# snorkleing rene?



## hondaforman06 (Jun 29, 2012)

i have a buddy with a 500 renegade and wants to snorkle it. is there anyway to do it ourshelf wth pvc? if someone has done it could you give me a list at peices and kinda explain how an where to run it please? thanks for any help


----------



## Crawfishie!! (Dec 9, 2009)

The room under the front cowl area is small as hell. Good luck trying to do it yourself. I attempted this on my '08 that I had. I was not able to make the pipe fit under there and bought a kit. I'm not saying it can't be done, just saying its probability going to be VERY difficult to do yourself. 
I have done SEVERAL snork kits on all different kinds of bikes. By far, this is the most difficult that I have encountered. I'd give it a level 9 in difficulty. 
My opinion, a $110 snork kit is worth more than spending money at lowes and not be able to return it then have to buy the snork kit anyway. Do what you think is best for YOU. 
Wish you luck man.


----------



## hondaforman06 (Jun 29, 2012)

yea when i looked at it i thought the same but i figured is ask anyway. thanks for the info.


----------



## jrpro130 (May 10, 2009)

I agree with crawfishie. I got a performance Atv snorkel kit for my 1000 renny. They don't make it for the 500 though. 

I really didn't like snorkel your Atv kits. Leaked and bad customer service...but I'm sure there's other kits out there


Should be wrenching instead of using TapaTalk


----------



## filthyredneck (Feb 10, 2010)

X3....better off with a kit. I also have the p-atv kit on mine. I tried the Mud Industries kit out first because of cost, and my best advice to you is DO NOT use that kit, it leaked in the belt box, and difficult to install due to poor fitment (required modification to the kit just to make it work).....and I'm no newbie to building/installing snorks, I usually build them myself.

"Killing Time Using Tapatalk 2"


----------



## Polaris425 (Dec 16, 2004)

^ P-ATV Seems to be the way to go.
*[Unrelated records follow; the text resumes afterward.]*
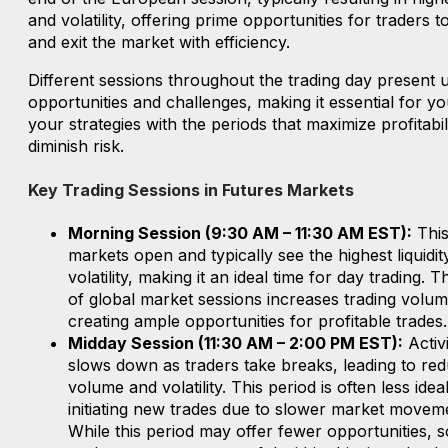
and volatility, offering prime opportunities for traders t
and exit the market with efficiency.
Different sessions throughout the trading day present 
opportunities and challenges, making it essential for yo
your strategies with the periods that maximize profitabil
diminish risk.
Key Trading Sessions in Futures Markets
Morning Session (9:30 AM – 11:30 AM EST):
This
markets open and typically see the highest liquidit
volatility, making it an ideal time for day trading. 
of global market sessions increases trading volum
creating ample opportunities for profitable trades.
Midday Session (11:30 AM – 2:00 PM EST):
Activi
slows down as traders take breaks, leading to re
volume and volatility. This period is often less idea
initiating new trades due to slower market movem
While this period may offer fewer opportunities, 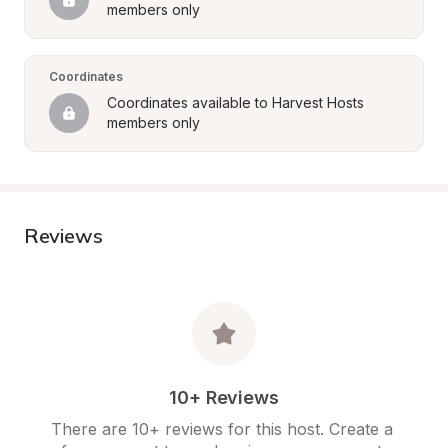
members only
Coordinates
Coordinates available to Harvest Hosts 
members only
Reviews
10+ Reviews
There are 10+ reviews for this host. Create a 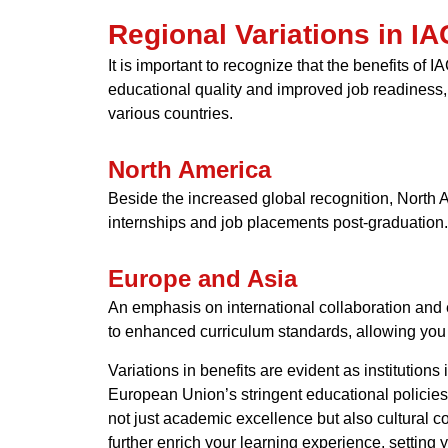
Regional Variations in I
It is important to recognize that the benefits of
educational quality and improved job readiness,
various countries.
North America
Beside the increased global recognition, North Am
internships and job placements post-graduation.
Europe and Asia
An emphasis on international collaboration and 
to enhanced curriculum standards, allowing you t
Variations in benefits are evident as institutio
European Union’s stringent educational policies 
not just academic excellence but also cultural 
further enrich your learning experience, setting 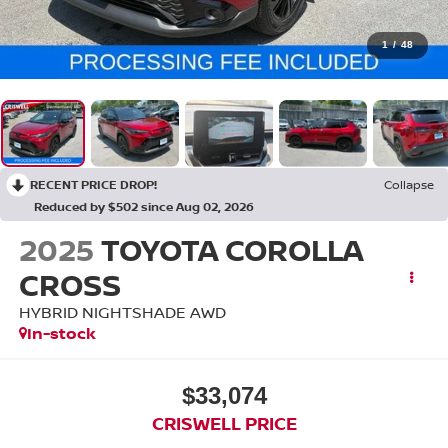
1
/
48
RECENT PRICE DROP!
Collapse
Reduced by $502 since Aug 02, 2026
2025
TOYOTA COROLLA
CROSS
HYBRID NIGHTSHADE AWD
In-stock
$33,074
CRISWELL PRICE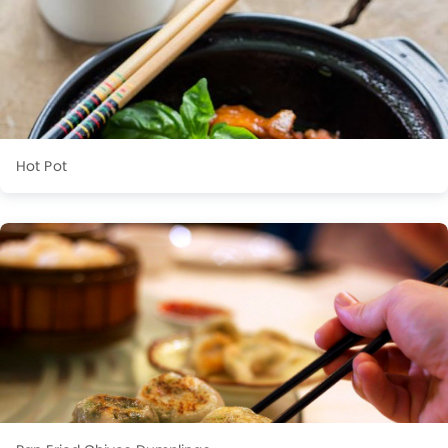
Hot Pot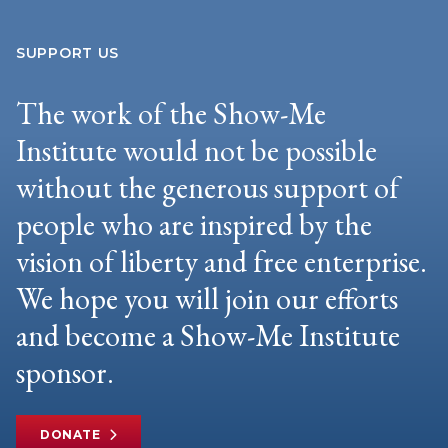
SUPPORT US
The work of the Show-Me
Institute would not be possible
without the generous support of
people who are inspired by the
vision of liberty and free enterprise.
We hope you will join our efforts
and become a Show-Me Institute
sponsor.
DONATE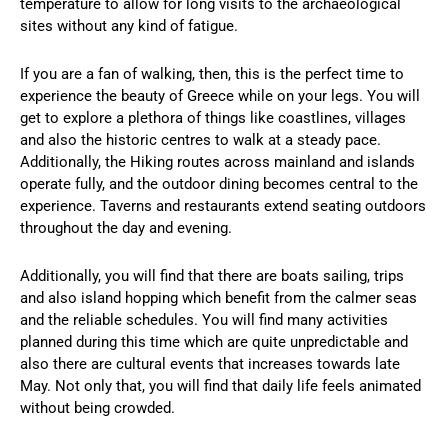
temperature to allow for long visits to the archaeological
sites without any kind of fatigue.
If you are a fan of walking, then, this is the perfect time to
experience the beauty of Greece while on your legs. You will
get to explore a plethora of things like coastlines, villages
and also the historic centres to walk at a steady pace.
Additionally, the Hiking routes across mainland and islands
operate fully, and the outdoor dining becomes central to the
experience. Taverns and restaurants extend seating outdoors
throughout the day and evening.
Additionally, you will find that there are boats sailing, trips
and also island hopping which benefit from the calmer seas
and the reliable schedules. You will find many activities
planned during this time which are quite unpredictable and
also there are cultural events that increases towards late
May. Not only that, you will find that daily life feels animated
without being crowded.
I've yet to hear anything bad about them. (Other than high prices) But you get what you pay for. 

You couldnt GIVE me 1 of the other 2 mentioned in here, well you could give it to me, but I'd drop it right in the trash b/c that's where it belongs. 

And I dont normally condone buying ANY kit period. However on these machines, it seems to be the best route.


----------



## filthyredneck (Feb 10, 2010)

Haha P, I literally had a hard time giving that M.I. kit away. Finally traded it for a cold dr pepper 
The guy was like dude are you serious? It was pretty funny. Lesson learned and alot of money wasted, but I'm happy now.
"Killing Time Using Tapatalk 2"


----------



## bruteman92 (Nov 19, 2011)

^^ lmao!! a cold dr pepper for a snorkle kit! i love it


----------



## filthyredneck (Feb 10, 2010)

lol yup. I told the guy he could have the kit and he said he didnt feel right about just taking it, since we were meeting at a store near my house I told him if he wanted to give me something then have me a cold dr pepper waiting when I got there.....his response: "DEAL!" (i had been trying to sell it with no luck, paid $175, but it was in the way in the barn)

"Killing Time Using Tapatalk 2"


----------